SERAP had issued the Senate President and Speaker of the House of Representatives a seven-day ultimatum to drop what it termed a scandalous plan to spend N40 billion on 465 exotic and bulletproof cars for members and principal officials, and N70 billion as palliative for new members.
Tafida in a statement Sunday night said SERAP’s threat, as a “hitherto exceptionally respected governance watchdog is most unfortunate and devastating to those desirous of the best obtainable security and comfort for the federal parliamentarians who are the de facto producers of democratic governance and prosperity”.
Tafida further expressed dismay over the stand of SERAP that the parliamentarians don’t deserve such a class of security devices and basic comforts, arguing that the security situation in the Country calls for such vehicles.

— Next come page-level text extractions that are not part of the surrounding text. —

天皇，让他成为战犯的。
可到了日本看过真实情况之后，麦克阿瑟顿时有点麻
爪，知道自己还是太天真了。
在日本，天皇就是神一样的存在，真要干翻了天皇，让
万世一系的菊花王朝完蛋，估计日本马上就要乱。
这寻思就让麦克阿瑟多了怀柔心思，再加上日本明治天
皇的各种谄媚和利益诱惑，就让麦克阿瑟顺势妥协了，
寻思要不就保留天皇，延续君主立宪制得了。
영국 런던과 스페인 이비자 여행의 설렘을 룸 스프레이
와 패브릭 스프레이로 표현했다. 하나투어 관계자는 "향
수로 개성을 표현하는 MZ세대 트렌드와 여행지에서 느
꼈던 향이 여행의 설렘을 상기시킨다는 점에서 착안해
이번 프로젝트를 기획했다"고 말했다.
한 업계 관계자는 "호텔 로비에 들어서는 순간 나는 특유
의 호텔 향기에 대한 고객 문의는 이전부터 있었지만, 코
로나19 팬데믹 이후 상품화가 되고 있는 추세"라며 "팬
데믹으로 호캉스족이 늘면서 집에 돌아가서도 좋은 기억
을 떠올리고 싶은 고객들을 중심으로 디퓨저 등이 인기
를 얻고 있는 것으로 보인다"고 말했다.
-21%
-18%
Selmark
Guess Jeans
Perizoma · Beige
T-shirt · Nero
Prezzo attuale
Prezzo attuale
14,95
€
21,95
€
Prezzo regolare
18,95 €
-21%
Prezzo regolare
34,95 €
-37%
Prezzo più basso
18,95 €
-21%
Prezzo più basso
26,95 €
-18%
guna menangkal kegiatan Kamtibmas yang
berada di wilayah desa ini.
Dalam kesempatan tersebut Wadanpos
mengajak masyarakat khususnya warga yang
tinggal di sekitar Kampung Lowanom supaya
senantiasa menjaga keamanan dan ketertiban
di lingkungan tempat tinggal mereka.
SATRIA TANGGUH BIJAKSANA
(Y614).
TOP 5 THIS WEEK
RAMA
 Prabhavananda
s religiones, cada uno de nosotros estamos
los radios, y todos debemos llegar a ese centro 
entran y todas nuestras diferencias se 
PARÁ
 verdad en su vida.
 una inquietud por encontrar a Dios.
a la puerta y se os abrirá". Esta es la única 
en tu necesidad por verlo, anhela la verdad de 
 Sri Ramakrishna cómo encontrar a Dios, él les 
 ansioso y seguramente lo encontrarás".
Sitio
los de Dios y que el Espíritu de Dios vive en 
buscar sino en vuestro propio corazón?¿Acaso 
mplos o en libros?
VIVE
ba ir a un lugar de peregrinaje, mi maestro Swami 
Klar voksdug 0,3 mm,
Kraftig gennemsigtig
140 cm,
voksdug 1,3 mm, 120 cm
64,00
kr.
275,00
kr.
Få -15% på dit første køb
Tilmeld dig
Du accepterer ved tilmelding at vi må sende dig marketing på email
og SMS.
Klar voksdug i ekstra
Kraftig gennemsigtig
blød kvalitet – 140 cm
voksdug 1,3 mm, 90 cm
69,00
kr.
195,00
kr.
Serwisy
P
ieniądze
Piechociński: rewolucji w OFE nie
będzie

“In a country that over the last decade showed instances of parliamentarians being kidnapped and ransom paid for their release. Such a situation would unsettle the operators of the engine room of democratic governance for the discharge of their duties and responsibilities as required by the law”, he said.
“If the lawmakers are completely exposed to the enduring storms of insecurity in the Country, it would imply that over 200 million Nigerians are completely insecure”, he argued.
Tafida noted that foreign investors would be convincingly scared if the status quo is upheld, adding that “they would say, only a mad investor would want to waste his money in a country where even top echelon of governance can be kidnapped or killed as hawk feast on chicks”.
The APC stalwart said it was “most devastating to note that SERAP could not spew bile, or chose not to do so for whatever reasons, over the hundreds of billions of Naira drained on the entire education sector with a pathetically incommensurate development to show
“The ultimatum, therefore, only exposes SERAP’s treacherous unfairness against Nigeria’s federal parliament and, indeed, Nigerian democracy, as if it is doing a hatchet job”, he said.